Rodger Murphey, a spokesman for the department, said last week that officials were completing an evaluation of racial-preference programs as part of the Clinton Administration's review of affirmative action throughout the federal government.
Education Department programs targeted at minorities include the Patricia Roberts Harris Fellowship Program, which provides assistance to women and members of minority groups in fields in which they have been underrepresented, and the Minority Teacher Recruitment Program, which provides some $2.5 million in grants to institutions for efforts to encourage minority students to become teachers.
Both programs face elimination in this year's budget process.
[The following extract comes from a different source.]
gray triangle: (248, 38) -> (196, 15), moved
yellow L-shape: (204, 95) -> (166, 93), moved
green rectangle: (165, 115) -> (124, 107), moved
In its opinion in Adarand, the Supreme Court has put the federal government on the same playing field as state and local governments, whose programs were addressed in a 1989 case, City of Richmond v. J.A. Croson Company. In that case, the Court struck down a city set-aside program and ruled that state and local affirmative-action programs must be designed to directly remedy prior discrimination.
The Court said such programs must meet a judicial test known as "strict scrutiny," which means the programs must be narrowly tailored to advance a compelling governmental interest.
The Court's ruling in Croson has led to numerous challenges to minority set-aside programs maintained by cities and school districts. However, many local governments have been able to keep modified programs by proving that they remedy past discrimination within their communities.
In Adarand, the Court has now applied the "strict scrutiny" standard to federal programs.
The majority opinion, written by Associate Justice Sandra Day O'Connor, declared that "strict scrutiny of all racial classifications is essential" to distinguish between those designed to remedy past discrimination from those that "are in fact motivated by illegitimate notions of racial inferiority or simple racial politics."
But she said that the tough test need not be fatal for all affirmative-action programs.
Justice O'Connor was joined in most of her opinion by Chief Justice William H. Rehnquist and Associate Justices Antonin Scalia, Anthony M. Kennedy, and Clarence Thomas.
A Range of Views
However, Justices Scalia and Thomas issued concurring opinions indicating they would go much further and bar all governmental racial preferences.
"These programs stamp minorities with a badge of inferiority and may cause them to develop dependencies or to adopt an attitude that they are 'entitled' to preferences," Justice Thomas wrote.
Associate Justice John Paul Stevens, who had joined the majority striking down the Richmond affirmative-action program in Croson, wrote a dissent saying that the federal government should be given more leeway than state and local governments in this area.
The other dissenters were Associate Justices David H. Souter, Ruth Bader Ginsburg, and Stephen G. Breyer.
Abigail Thernstrom, a senior fellow at the Manhattan Institute, a public-policy organization in New York City, said the High Court's ruling helps legitimize the debate over affirmative action.
"This is a statement that says to people making public policy, whether they are governors or members of Congress, that it is O.K. to raise serious questions about all this racial sorting," she said. "It means you are not on the moral low ground."